■ WHAT THE TASK ASKS ■
The reply must be the number of lines in the following material that include the word "Rénovation", and nothing more.

■ INFORMATION SUPPLIED ■

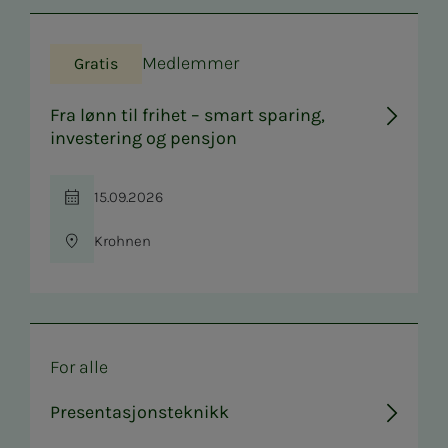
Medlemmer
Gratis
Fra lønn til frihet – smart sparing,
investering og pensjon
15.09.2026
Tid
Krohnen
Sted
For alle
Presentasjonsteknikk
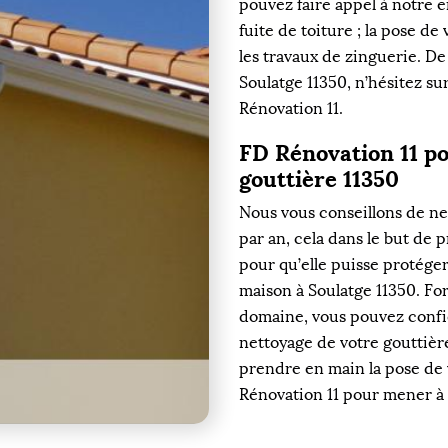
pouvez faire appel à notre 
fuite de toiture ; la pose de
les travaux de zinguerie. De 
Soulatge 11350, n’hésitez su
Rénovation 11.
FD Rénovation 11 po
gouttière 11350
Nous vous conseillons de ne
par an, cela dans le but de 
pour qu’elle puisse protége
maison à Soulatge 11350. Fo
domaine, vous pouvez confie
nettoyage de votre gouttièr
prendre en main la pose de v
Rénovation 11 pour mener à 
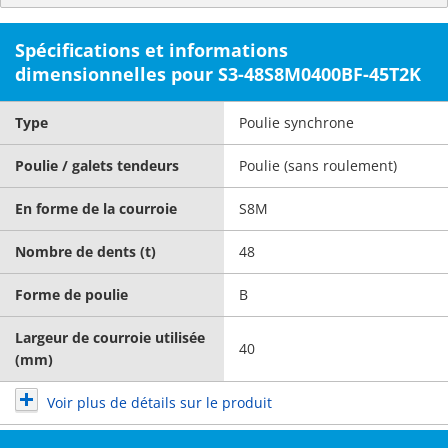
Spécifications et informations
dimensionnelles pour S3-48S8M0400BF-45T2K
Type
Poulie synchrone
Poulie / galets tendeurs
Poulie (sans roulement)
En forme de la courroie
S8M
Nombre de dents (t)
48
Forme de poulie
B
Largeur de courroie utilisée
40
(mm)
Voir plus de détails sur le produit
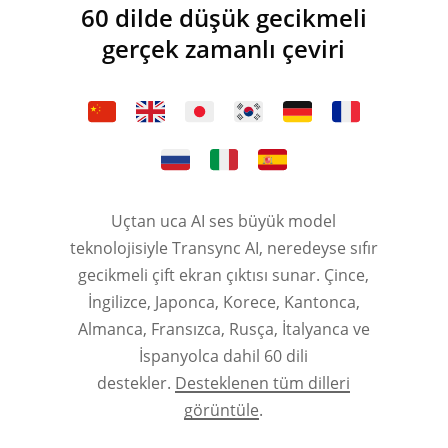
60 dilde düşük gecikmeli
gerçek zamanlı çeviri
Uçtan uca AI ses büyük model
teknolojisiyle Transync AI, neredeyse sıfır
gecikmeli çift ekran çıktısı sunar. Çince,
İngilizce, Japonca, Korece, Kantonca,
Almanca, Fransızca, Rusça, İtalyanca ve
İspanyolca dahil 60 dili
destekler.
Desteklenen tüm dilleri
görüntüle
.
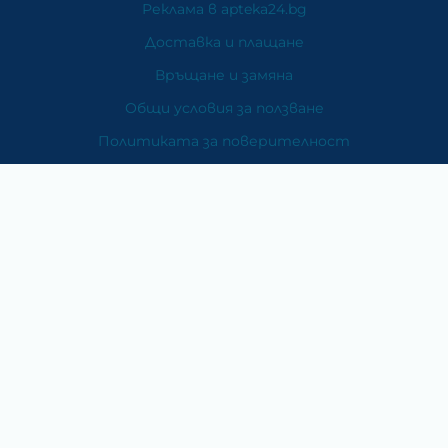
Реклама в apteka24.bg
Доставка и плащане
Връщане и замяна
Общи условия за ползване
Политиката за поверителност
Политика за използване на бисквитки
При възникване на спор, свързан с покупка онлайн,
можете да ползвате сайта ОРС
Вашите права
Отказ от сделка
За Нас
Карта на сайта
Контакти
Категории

■ SOLUTION ■
3